I get it? Quad 3, in our vernacular, is when you have stagflation. In other words, inflation will not fall until it peaks. But at the same time, you can get wider Quad 4 market conditions. And Quad 4 is the Quad we are to go to be in. So again, Quad 4 deepens as the oil stays higher. Have it? Write it down.

Now let’s go to point two. Don’t buy things that crash. We have the wild Bill Ackman who always explodes in Quad 4 and talks about going big Netflix (NFLX). Such a stock will crash and if it A) indicates a bearish trend in our Risk Range signals and; B) has a lower low in the range, don’t be that guy. Don’t be Bill Ackman.

But this is The Macro Show. This is pre game. We’re trying to play the game that’s ahead of us today. We are not day traders. We risk managing our asset allocations and longer-term positioning around the immediate term. Why are you looking at something even more short-term if that’s not what you’re doing?

So crashes again. We saw it again last night in South Korea down -3.5%. If you look at South Korea, it’s clear in Quad 4 back-to-back. If you look at slide 20 and go down you will see back-to-back Quad 4s in Russia. The stock market has collapsed again by more than -20%.

South Korea is now down -21% from where its cycle peaked. The Russell 2000 will fall -20% or more from its cycle peak in a short period of time. I think the Nasdaq is also going to crash. It will not be long.

So again, if you’re looking to the future, don’t react emotionally to that it’s not about the color coding or the cheers. It’s about understanding where the puck is going.

Point number 3 is gold. If you don’t want to know anything about quads, buy gold. I get it? Buy it now. Why now? It’s at the bottom of the range.

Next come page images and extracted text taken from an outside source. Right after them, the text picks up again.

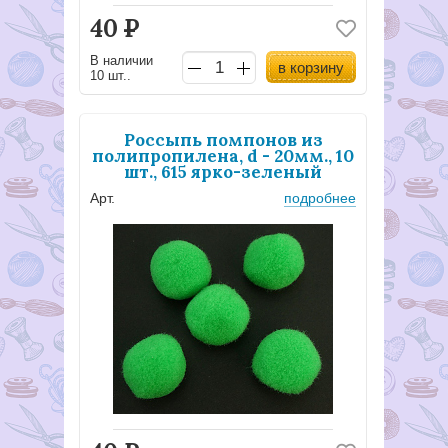
40
Р
В наличии
в корзину
10 шт..
Россыпь помпонов из
полипропилена, d - 20мм., 10
шт., 615 ярко-зеленый
Арт.
подробнее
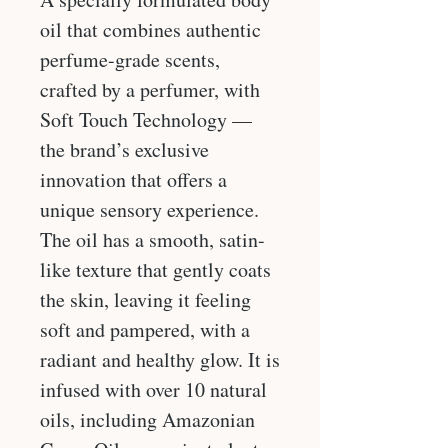
oil that combines authentic
perfume-grade scents,
crafted by a perfumer, with
Soft Touch Technology —
the brand’s exclusive
innovation that offers a
unique sensory experience.
The oil has a smooth, satin-
like texture that gently coats
the skin, leaving it feeling
soft and pampered, with a
radiant and healthy glow. It is
infused with over 10 natural
oils, including Amazonian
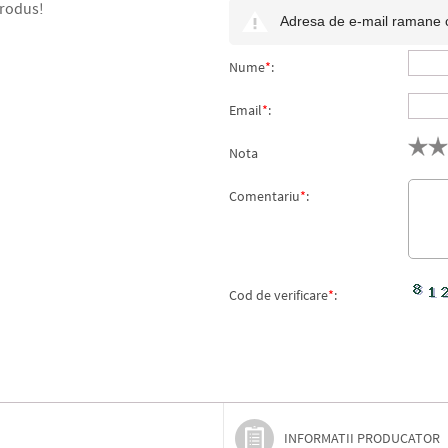
produs!
Adresa de e-mail ramane con
Nume
*
:
Email
*
:
Nota
Comentariu
*
:
Cod de verificare
*
:
INFORMATII PRODUCATOR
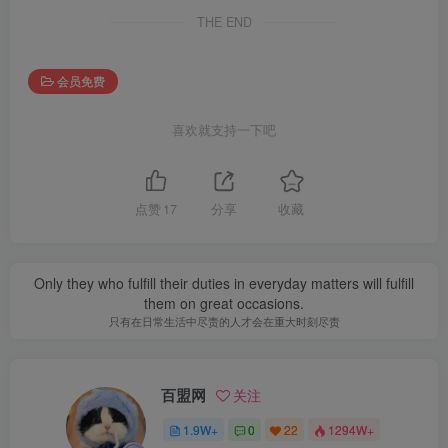
THE END
会员免费
喜欢就支持一下吧
点赞
17
分享
收藏
Only they who fulfill their duties in everyday matters will fulfill
them on great occasions.
只有在日常生活中尽责的人才会在重大时刻尽责
百盟网
关注
1.9W+
0
22
1294W+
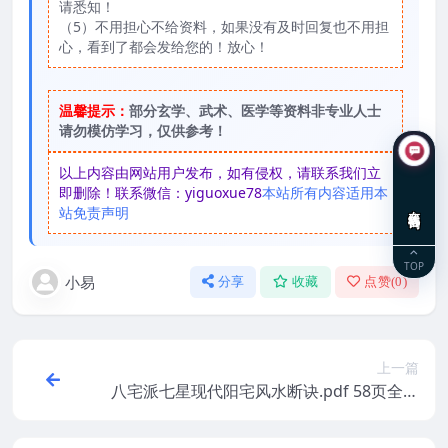
请悉知！
（5）不用担心不给资料，如果没有及时回复也不用担
心，看到了都会发给您的！放心！
温馨提示：
部分玄学、武术、医学等资料非专业人士
请勿模仿学习，仅供参考！
以上内容由网站用户发布，如有侵权，请联系我们立
即删除！联系微信：yiguoxue78
本站所有内容适用本
在线咨询
站免责声明
TOP
小易
分享
收藏
点赞(
0
)
上一篇
八宅派七星现代阳宅风水断诀.pdf 58页全本
百度网盘免费下载！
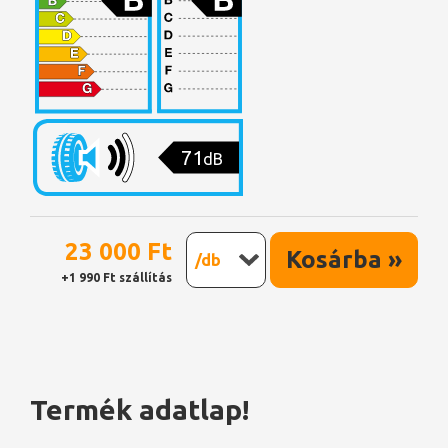
71
dB
23 000 Ft
Kosárba »
/db
+1 990 Ft szállítás
Termék adatlap!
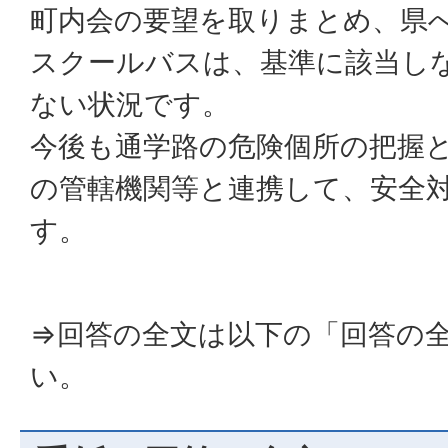
町内会の要望を取りまとめ、県
スクールバスは、基準に該当し
ない状況です。
今後も通学路の危険個所の把握
の管轄機関等と連携して、安全
す。
⇒回答の全文は以下の「回答の
い。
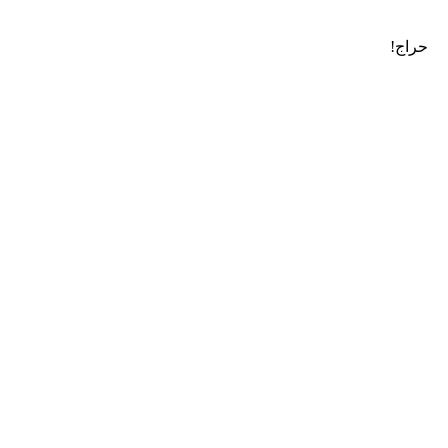
حراج!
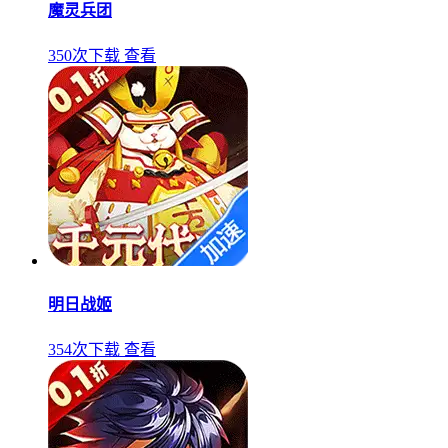
魔灵兵团
350次下载
查看
明日战姬
354次下载
查看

Okay. So again, that’s what we’re looking for here. Top class in the range. We’ll see if the 10-year yield starts to fall. But we’re definitely at the high end of the range at twos here. And that’s why gold is off for a day and a half. That’s sure to say it’s a buying opportunity. And for those of you who remember this time last year, I said sell it. Every time I told you to sell gold last year, on the short side, it worked.

And those are your top three things.

Here’s another point: volatility. If the volatility of the VIX range is still rising in what we affectionately call the F$%k bucket (ie north of 30) and staying there because you are in Quad 4, the S&P 500 will move lower.

So the range of volatility, or the full of full, is how I derive the range for the S&P 500. It is mathematically derived. It’s not about feelings. I know my style can excite people, irritate people, whatever. Focus on the results.

Again, the F%$k bucket volatility is a very bad place to be. It’s not about picking stocks like Bill Ackman buying Netflix. It’s about choosing the right portfolio. There is a big difference between running real money when the macro environment changes to growth and inflation slowing at the same time (ie Quad 4).

FLASH BACK |  McCullough: The Fed is the catalyst for a stock market crash

So let’s take a look at the setup. You can have sticky and high inflation, which is a Quad 3 type characteristic, but don’t be so intellectual about it. Be like a bastard. Go to where the puck is going. The market pulls out a deep Quad 4.

Look at the volatility of the Russell. I mean, that’s a cry for help, an easy one there with Russell Volatility at 37. Nasdaq Volatility is at 38. These are not buy signals. So don’t get deeply influenced by the color of the Futures again or the comments of people who never made money on them. It means nothing. It’s noise. It’s called Brownian motion at best. That would be a compliment.

so short the Financial (XLF) here. They were up yesterday. Briefly everything that is going on.

If you look at all the global volatility of macros and different asset classes, and you’re not just a monkey on stock charts, you start to see some similar sets. For example, you will see a breakout in high-yield spreads, in addition to a breakout above 30 on the VIX. That’s a pretty similar set if you go to Quad 4, let alone back-to-back Quad 4s with the Fed tightening up.

So that’s an important risk signal. It’s not a setup we’ve seen in modern times. It doesn’t mean it can’t happen.